Nibali ha un posto speciale nella tua storia professionale.
«A Vincenzo devo tanto, la popolarità è venuta grazie ai suoi successi, anche questo premio è "facile" conquistarlo se hai a che fare con un campione come lui. Puoi essere un bravo preparatore, ma senza un nome forte il mondo fa fatica ad accorgersene. Il nostro primo incontro risale a un campionato del mondo dilettanti a cronometro, che ha preceduto le stagioni trascorse assieme alla Liquigas. Poi, nel 2013, è stato ingaggiato dall’Astana, io sono rimasto per un’altra stagione alla Liquigas vincendo il Giro d’Italia. Quindi siamo tornati ad essere una "coppia" nel 2014 che ha segnato decisamente la carriera di entrambi. Il giorno che mi ha detto "voglio che vieni con me" il nostro rapporto è cambiato. Ha capito evidentemente che ero la persona giusta per lui. Abbiamo due caratteri forti, ci scontriamo ancora spesso, ma se non fosse per lui non sarei arrivato dove sono ora».

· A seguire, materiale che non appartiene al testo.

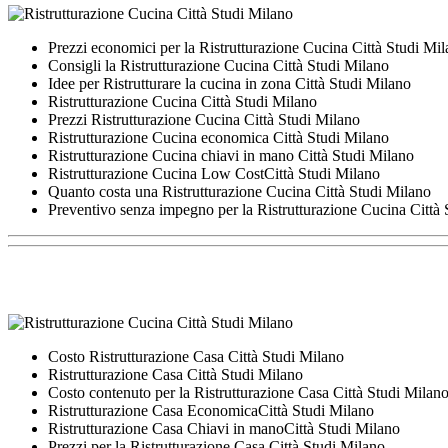
Prezzi economici per la Ristrutturazione Cucina Città Studi Mi
Consigli la Ristrutturazione Cucina Città Studi Milano
Idee per Ristrutturare la cucina in zona Città Studi Milano
Ristrutturazione Cucina Città Studi Milano
Prezzi Ristrutturazione Cucina Città Studi Milano
Ristrutturazione Cucina economica Città Studi Milano
Ristrutturazione Cucina chiavi in mano Città Studi Milano
Ristrutturazione Cucina Low CostCittà Studi Milano
Quanto costa una Ristrutturazione Cucina Città Studi Milano
Preventivo senza impegno per la Ristrutturazione Cucina Città
Costo Ristrutturazione Casa Città Studi Milano
Ristrutturazione Casa Città Studi Milano
Costo contenuto per la Ristrutturazione Casa Città Studi Milan
Ristrutturazione Casa EconomicaCittà Studi Milano
Ristrutturazione Casa Chiavi in manoCittà Studi Milano
Prezzi per la Ristrutturazione Casa Città Studi Milano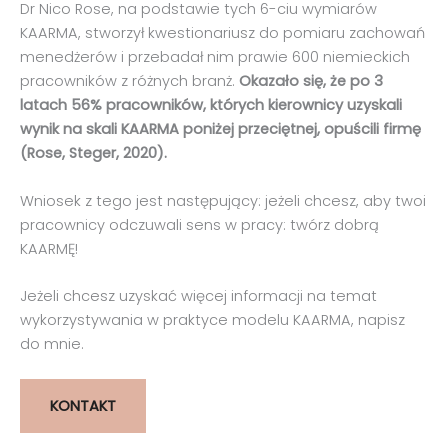
Dr Nico Rose, na podstawie tych 6-ciu wymiarów
KAARMA, stworzył kwestionariusz do pomiaru zachowań
menedżerów i przebadał nim prawie 600 niemieckich
pracowników z różnych branż.
Okazało się, że po 3
latach 56% pracowników, których kierownicy uzyskali
wynik na skali KAARMA poniżej przeciętnej, opuścili firmę
(Rose, Steger, 2020).
Wniosek z tego jest następujący: jeżeli chcesz, aby twoi
pracownicy odczuwali sens w pracy: twórz dobrą
KAARMĘ!
Jeżeli chcesz uzyskać więcej informacji na temat
wykorzystywania w praktyce modelu KAARMA, napisz
do mnie.
KONTAKT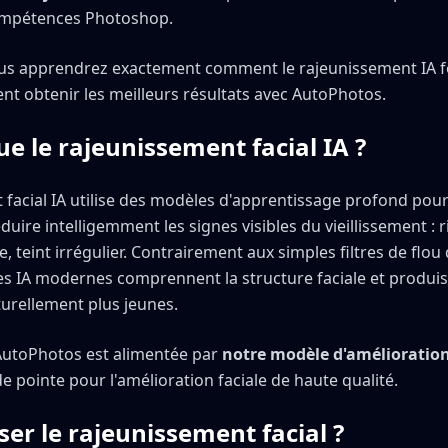
ompétences Photoshop.
ous apprendrez exactement comment le rajeunissement IA 
ent obtenir les meilleurs résultats avec AutoPhotos.
ue le rajeunissement facial IA ?
 facial IA utilise des modèles d'apprentissage profond pour
éduire intelligemment les signes visibles du vieillissement : r
e, teint irrégulier. Contrairement aux simples filtres de flou
les IA modernes comprennent la structure faciale et produis
turellement plus jeunes.
AutoPhotos est alimentée par
notre modèle d'amélioration
 pointe pour l'amélioration faciale de haute qualité.
ser le rajeunissement facial ?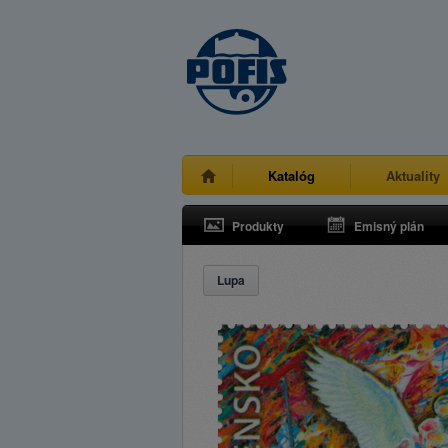
Katalóg
Aktuality
Produkty
Emisný plán
Lupa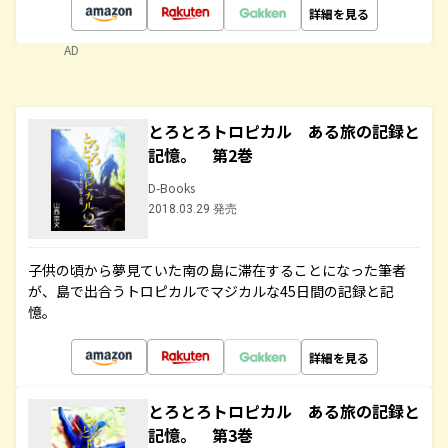
詳細を見る
AD
とろとろトロピカル ある旅の記録と
記憶。 第2巻
D-Books
2018.03.29 発売
子供の頃から夢見ていた南の島に滞在することになった筆者
が、島で出合うトロピカルでマジカルな45日間の記録と記
憶。
詳細を見る
とろとろトロピカル ある旅の記録と
記憶。 第3巻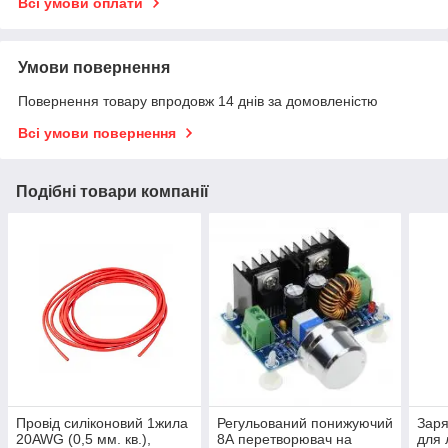
Всі умови оплати
Умови повернення
Повернення товару впродовж 14 днів за домовленістю
Всі умови повернення
Подібні товари компанії
Провід силіконовий 1жила
Регульований понижуючий
Заря
20AWG (0,5 мм. кв.),
8А перетворювач на
для л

Cosa ti piace del ciclismo di oggi?
«La metamorfosi che c'è stata rispetto al passato sul doping. A livello World Tour è stato fatto tanto, per una figura di ds che guarda all'allenamento come la mia oggi è molto più facile lavorare sapendo di poter contare su controlli seri».

Cosa cambieresti se avessi una bacchetta magica?
«Il metodo Sky non mi piace. Forse sono invidioso perchè mi fa perdere in tante occasioni, come alla Vuelta di quest'anno, ma quando devi confrontarti con rivali che hanno mezzi sproporzionati rispetto a te, ti senti debole e impotente. E poi non mi piace come corrono».

Un sogno che il "ds dell'anno" deve ancora realizzare?
«La maglia iridata con Vincenzo e poi c'è la cicatrice ancora aperta dell'Olimpiade. Da Rio è rimasto un conto aperto, a Tokyo 2020 leggo che potrebbe esserci salita, chissà... Potremo riscattarci già al prossimo mondiale, Innsbruck ci offrirà una bella occasione».